Summaries of wikipedia usage data

  • 1. Summaries of Wikipedia Usage Data Paul Houle, Ontology2
  • 2. The x-axis is months since Jan 2008, the Yaxis is the total number of hits to all Wikipedia pages. There are some violent variations that are probably caused by data quality problems, in particular around index 30 (2010-06 and 2010-07) we see a drop in hits, then a very high number of hits in (2010-11). I think there may be a few weeks of data missing sometime in that time range
  • 3. The y-axis here is the fraction of hits to the English Wikipedia. At the beginning, more than 50% of the traffic went to the “en” Wikipedia, but that has fallen off and now “en” represents a bit more than 1/3 of the traffic. “en” is still dominant, but others are catching up.
  • 4. The y-axis here is the fraction of traffic to the German Wikipedia. Like “en”, the fraction falls over time.
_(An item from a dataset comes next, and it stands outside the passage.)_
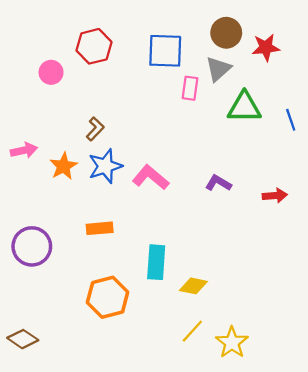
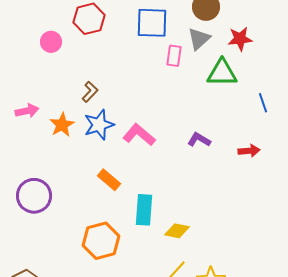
red star: (266, 47) -> (240, 39), moved
blue line: (291, 120) -> (263, 103), moved
orange rectangle: (100, 228) -> (109, 180), moved, turned 45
Note that there is a high spike at Dec 2008
  • 5. The y-axis here is hits to the Japanese Wikipedia and the story is similar to “de” except the crazy spike happens around March 2013
  • 6. The fraction of traffic in the francophone region, “fr”, actually looks stable over time
  • 7. The fraction of hits to the Korean language Wikipedia actually have been increasing (something has to if “en”, “de” and “ja” are declining)
  • 8. The fraction of hits to the Chinese Wikipedia has grown over time, but there is a drop in the time frame that looks unstable on the summary graph at the beginning and another crazy spike
  • 9. The fraction of traffic in the “es” cultural zone seems to have a strong seasonal variation
  • 10. Top 15 Wikimedia Sites ordered by fraction of all-time hits. Note that “ja” is Japan, “zh” is Chinese, and “tr” is Turkish. en.mw and ja.mw both come up with a single URI, so these probably represent a redirect somewhere.
  • 11. Notes on data sources • Original source: http://dumps.wikimedia.org/other/pagecounts-raw/ • Hourly files were aggregated at the month level; a few invalid (empty or full of HTML) files were removed as were a few lines that did not parse. Content sizes were removed • URIs that got fewer than 10 hits a month were removed from the monthlies (this reduces the number of URIs roughly tenfold!)